O ordenamento do território e o turismo
A sustentabilidade do território é tantas vezes questionada pela pressão turística, tendo sido o Algarve durante décadas julgado pela má utilização dos seus recursos, pela densificação excessiva. Embora haja exemplos infelizes, ainda assim, foram conseguidas melhorias significativas de infraestruturação, de contemplação da natureza, de valorização dos nossos núcleos históricos, não podendo referir que tudo seja mau.
O ordenamento do território, por orientação governamental, teve em consideração este desígnio do Algarve e procurou promover essa atividade pela exceção. Em quase todos os regulamentos urbanísticos consegue-se verificar que houve uma intenção de promover esta atividade, como exceção à proibição, permitindo a construção ou a ampliação no caso do turismo em espaço rural, nos estabelecimentos hoteleiros Isolados, ou nos núcleos de desenvolvimento turísticos.
A residência habitacional local das populações não foi tão grandemente valorizada, mas sobretudo o aspeto de desenvolvimento económico do turismo. Será certamente relevante e fará sentido, mas consideram-se também adequadas outras funções para além desta, como a habitação, o aglomerado rural, o pequeno centro urbano que muitas vezes se localiza em cruzamentos de estrada e pequenos locais históricos de vivência, como um poço, ou uma capela.
O equilíbrio entre a população residente e o turista
Hoje, temos o debate sobre a capacidade da população residente em resistir ao turismo nos centros históricos, onde parece que o espaço do cidadão comum está a ser invadido ou desalojado. Embora possam existir excessos, em muitos casos, esta situação ainda está longe de provocar danos irreversíveis, pelo menos, no caso do Algarve. Aqui, faz tempo que tínhamos as camas paralelas e a densificação no Verão, e estamos habituados.
Aprendemos a lidar com as multidões há décadas, e não existe nenhum algarvio que se incomode, porque sabe que essa é uma realidade que lhe permite viver e crescer economicamente. Crescemos nesta ambiência e os nossos locais serão sempre nossos, porque no fim da época balnear, estamos sozinhos. Esta situação é muito particular no Algarve e foge completamente à realidade de Lisboa e do Porto, por exemplo.
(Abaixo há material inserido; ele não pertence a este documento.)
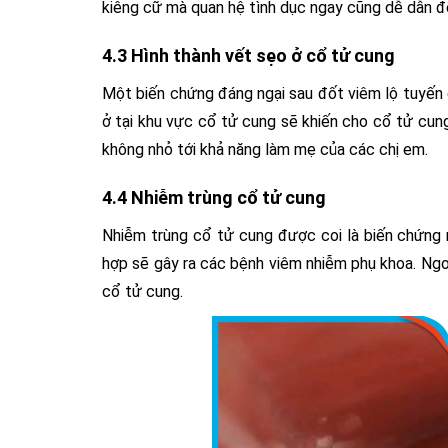
kiêng cữ mà quan hệ tình dục ngay cũng dễ dẫn đế
4.3 Hình thành vết sẹo ở cổ tử cung
Một biến chứng đáng ngại sau đốt viêm lộ tuyến c
ở tại khu vực cổ tử cung sẽ khiến cho cổ tử cung
không nhỏ tới khả năng làm mẹ của các chị em.
4.4 Nhiễm trùng cổ tử cung
Nhiễm trùng cổ tử cung được coi là biến chứng 
hợp sẽ gây ra các bệnh viêm nhiễm phụ khoa. Ngoà
cổ tử cung.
A especificidade da nossa região devia ser ponderada em questões de restrições ao direito de instalar um alojamento local, porque já o fazíamos antes, mesmo sem ser dessa forma.
Em termos de planeamento, faltará mais o regular no pormenor, na defesa do nosso património arquitetónico e da nossa memória coletiva. Na ausência destes documentos, o turismo poderá facilmente invadir e criar algum ruído e perturbação, o que seria evitável com uma visão urbanística das nossas cidades.